Orange and red hues highlighted the chilly eastern horizon. My buddy, Dr. Andy Cline, and I sat in a long oak ridge, waiting. We had arrived before daylight to watch the woods come alive.

Orange and red hues highlighted the chilly eastern horizon. My buddy, Dr. Andy Cline, and I sat in a long oak ridge, waiting. We had arrived before daylight to watch the woods come alive.

The morning was pleasantly cool requiring long-sleeved camouflaged shirts. Leaves changing to gold and red were like an invitation for us. Squirrels become active during this period of change. They know winter is coming, and that day we knew the noisy critters would be actively feeding.  

The sun did not have to rise very high before their chattering started. I settled in on the rocks and sticks that made sitting almost unbearable, but the squirrels were moving. My comfort became a secondary consideration.

I heard the expected chattering of four young squirrels chasing each other up and down the big oak I sat against. Cline watched this and started grinning. He knew that I might have a squirrel biting my head or shoulder very shortly. Good camouflage makes that possible.

I gratefully watched the squirrels jump into another tree to my left. A young female angled out from me on a low limb. I took careful aim with my CVA .36-caliber black-powder rifle, tickled the trigger and sent a pumpkin ball flying. The lead found its mark.

I soon heard Cline shoot his black-powder rifle 20 yards up the ridge. He too had found a family chasing each other’s tails. Another young squirrel had barked at him while he watched the chase. A slow turn and quick aim made an easy shot for the old college professor. The day ended with four squirrels in our game pouches, meaning fried squirrel for dinner.

Here are some tips for hunting black-power squirrels:

WHERE TO HUNT: Almost all public areas in most states are loaded with squirrels that are seldom hunted. Squirrel hunting is only a challenge for those without patience. Late fall trees have dropped most leaves, making ground clutter even thicker. Squirrels are hard to spot if they are alerted to your presence, even in bare trees.

SNEAK IN: Wake up early and sit around walnut trees or cornfields before daylight. Mornings are cool and wildlife is moving this time of year. Sit, look and listen for squirrels and remember, you may hear squirrels before you see them. You might even enjoy the show of young squirrels chasing their kinfolk up and down trees.
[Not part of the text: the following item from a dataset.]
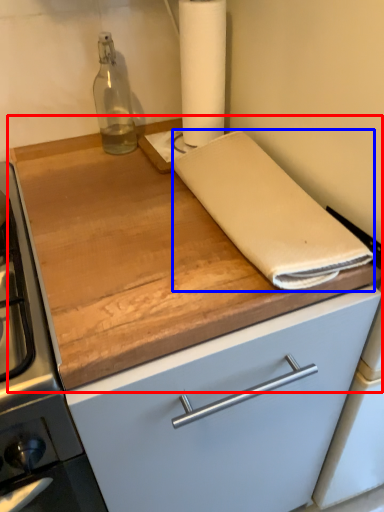 Question: Which object is closer to the camera taking this photo, countertop (highlighted by a red box) or linen (highlighted by a blue box)?

Choices:
 (A) countertop
 (B) linen

Answer: (A)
STILL HUNT: Still-hunting is the term used for a dead-slow walk. Most hunters only move 2 or 3 feet in 10 minutes or longer. You don’t travel far fast, but you will definitely see more.

BUDDY HUNTING: Buddy hunting may be the best way to squirrel hunt. Still-hunting from tree to tree and about 10 feet apart is a standard technique. Study the trees you pass and look behind you occasionally. You might just get an easy shot. Squirrels move from one side of the tree to the other to escape danger.

GETTING STARTED: Most hunters shoot squirrels with a .32- or .36-caliber black-powder squirrel rifle. Loading the old-fashioned guns is simple. Start by pouring a premeasured amount of black powder or Pyrodex down the barrel. You will probably use between 30 to 40 grains of powder for squirrels, but this is best determined by spending time at a target range to find your rifle’s most effective load.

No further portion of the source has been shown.